An Analysis of Derivative-Based Optimizers on Deep Neural Network Models

doi:10.1201/9781003111290-10-12

ABSTRACT

In machine learning, deep neural networks find its applications in many areas like aerospace design, mechanical engineering, and chemical engineering to solve different problems like object detection, pose recognition, object tracking, etc. By selecting the appropriate objective function deep neural networks, the most commonly used machine learning algorithm allows us to encode more and more complex features. To enhance the effect of the model, an increase in the number of hidden layers in the deep neural network imposes significant challenges in their training.
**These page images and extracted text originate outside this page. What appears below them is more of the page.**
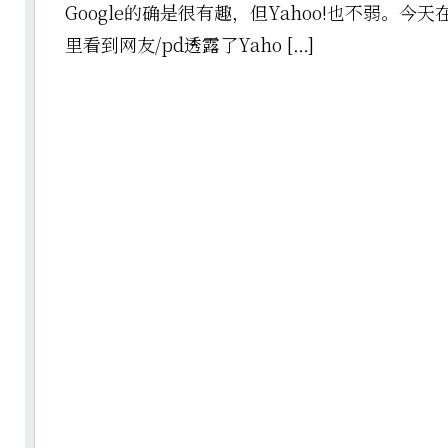
Google的确是很有趣，但Yahoo!也不弱。今天在Ph
里看到网友/pd透露了Yaho […]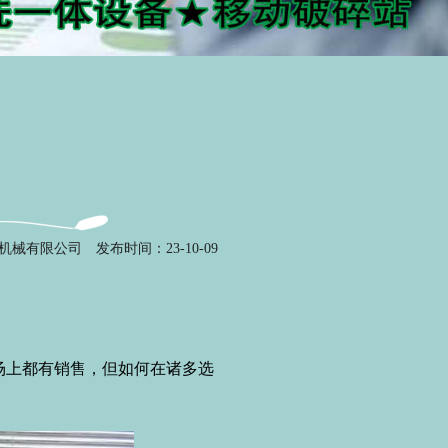
机械有限公司
发布时间：23-10-09
上都有销售，但如何在诸多选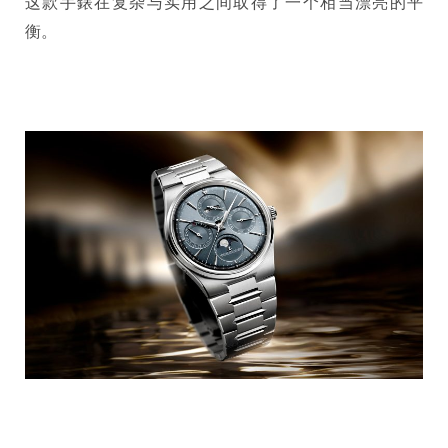
这款手錶在复杂与实用之间取得了一个相当漂亮的平
衡。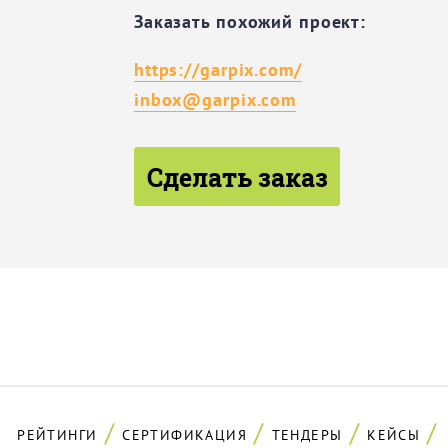
Заказать похожий проект:
https://garpix.com/
inbox@garpix.com
Сделать заказ
РЕЙТИНГИ
СЕРТИФИКАЦИЯ
ТЕНДЕРЫ
КЕЙСЫ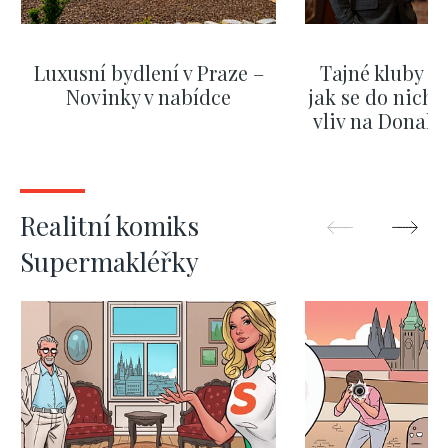
Luxusní bydlení v Praze –
Tajné kluby m
Novinky v nabídce
jak se do nich d
vliv na Donald
nejas
ZOBRAZIT DALŠÍ
ZOBRAZIT
Realitní komiks
Supermakléřky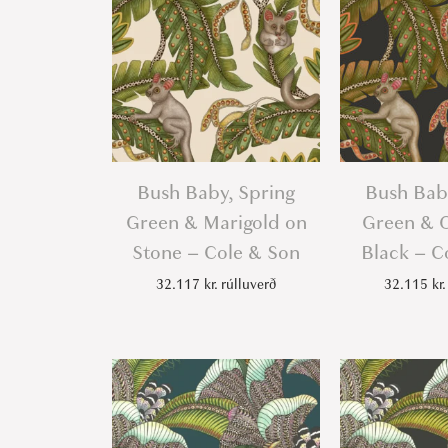
Bush Baby, Spring
Bush Bab
Green & Marigold on
Green & 
Stone – Cole & Son
Black – C
32.117
kr.
rúlluverð
32.115
kr.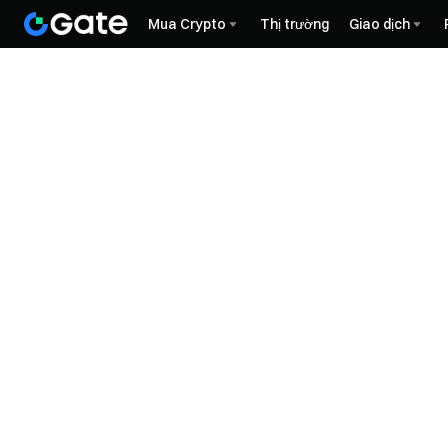
Mua Crypto
Thị trường
Giao dịch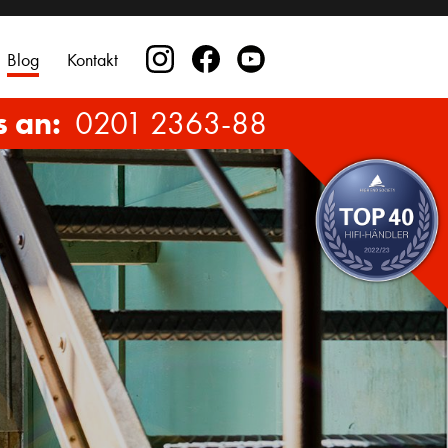
Blog
Kontakt
s an:
0201 2363-88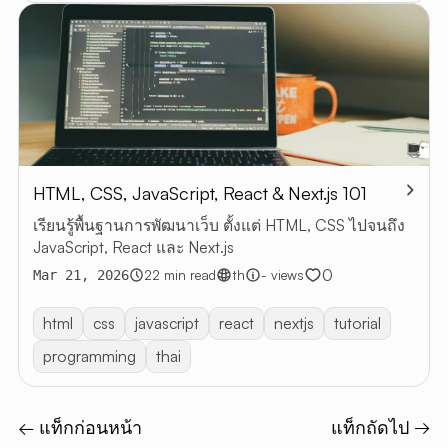
HTML, CSS, JavaScript, React & Next.js 101
เรียนรู้พื้นฐานการพัฒนาเว็บ ตั้งแต่ HTML, CSS ไปจนถึง
JavaScript, React และ Next.js
0
22 min read
th
- views
Mar 21, 2026
html
css
javascript
react
nextjs
tutorial
programming
thai
← แท็กก่อนหน้า
แท็กถัดไป →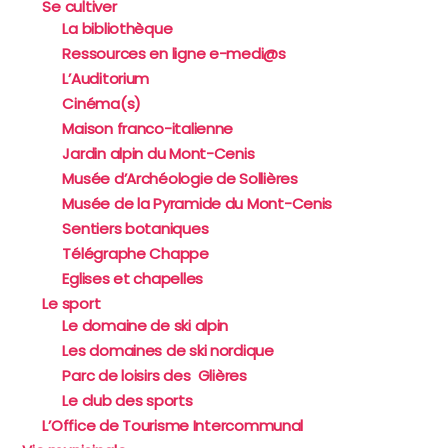
Se cultiver
La bibliothèque
Ressources en ligne e-medi@s
L’Auditorium
Cinéma(s)
Maison franco-italienne
Jardin alpin du Mont-Cenis
Musée d’Archéologie de Sollières
Musée de la Pyramide du Mont-Cenis
Sentiers botaniques
Télégraphe Chappe
Eglises et chapelles
Le sport
Le domaine de ski alpin
Les domaines de ski nordique
Parc de loisirs des Glières
Le club des sports
L’Office de Tourisme Intercommunal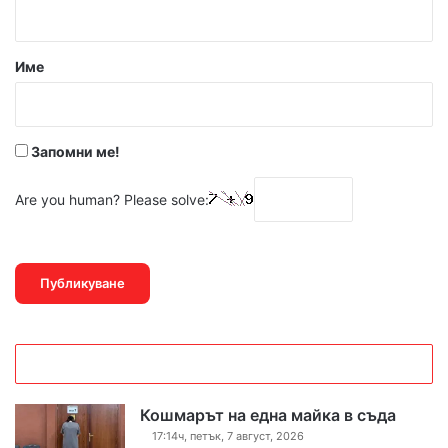
т
а
р
Име
:
*
Запомни ме!
Are you human? Please solve:
Кошмарът на една майка в съда
17:14ч, петък, 7 август, 2026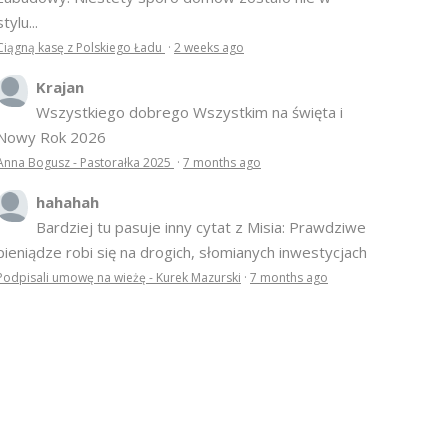
stylu...
Ciągną kasę z Polskiego Ładu
·
2 weeks ago
Krajan
Wszystkiego dobrego Wszystkim na święta i
Nowy Rok 2026
Anna Bogusz - Pastorałka 2025
·
7 months ago
hahahah
Bardziej tu pasuje inny cytat z Misia: Prawdziwe
pieniądze robi się na drogich, słomianych inwestycjach
Podpisali umowę na wieżę - Kurek Mazurski
·
7 months ago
Optimizers are employed to train the deep neural network by changing the attributes such as weights, learning rates of the neural model to minimize the losses and improve the model. Optimizers help to minimize the effort required or to maximize the expected outcome by finding the condition that offers the maximum or minimum value of a function. Most of the optimization algorithms automatically compute the learning rate. A decent optimizer not only trains the model quickly but also helps to succeed in the prediction without being stuck in local minima. Selection of appropriate optimizers with the appropriate parameters helps to improve the accuracy of the neural network. In this work, derivative-based optimization approaches such as Stochastic Gradient Descent (SGD), Adaptive Gradient (AdaGrad), Root Mean Square Propagation (RMSProp), Adaptive Moment Estimation (Adam), Adaptive Delta (AdaDelta), Adaptive Moment Estimation Extension Based on Infinity Norm (Adamax), Nesterov-Accelerated Adaptive Moment Estimation (Nadam), and Stochastic Gradient Descent (SGD) with momentum are studied from the theoretical as well as practical perspective to understand their relevance in context of training the neural network to improve the accuracy. These algorithms empirically have been tested on artificial neural models ResNet50, VGG19, DenseNet201, and EfficientNetB5 to highlight their strengths and weaknesses. The models ResNet50, VGG19, DenseNet201, and EfficientNetB5 trained using the COVID-19 dataset that is publicly available on Kaggle. The overall experiment results have been evaluated and analyzed using different performance metrics like accuracy and loss function to obtain the better performance of the models. It has been observed that DenseNet201 gives the best performance compared to other architectures like VGG16, ResNet50, and EfficientNetB5, with the highest validation accuracy of 98% using the Adam optimizer.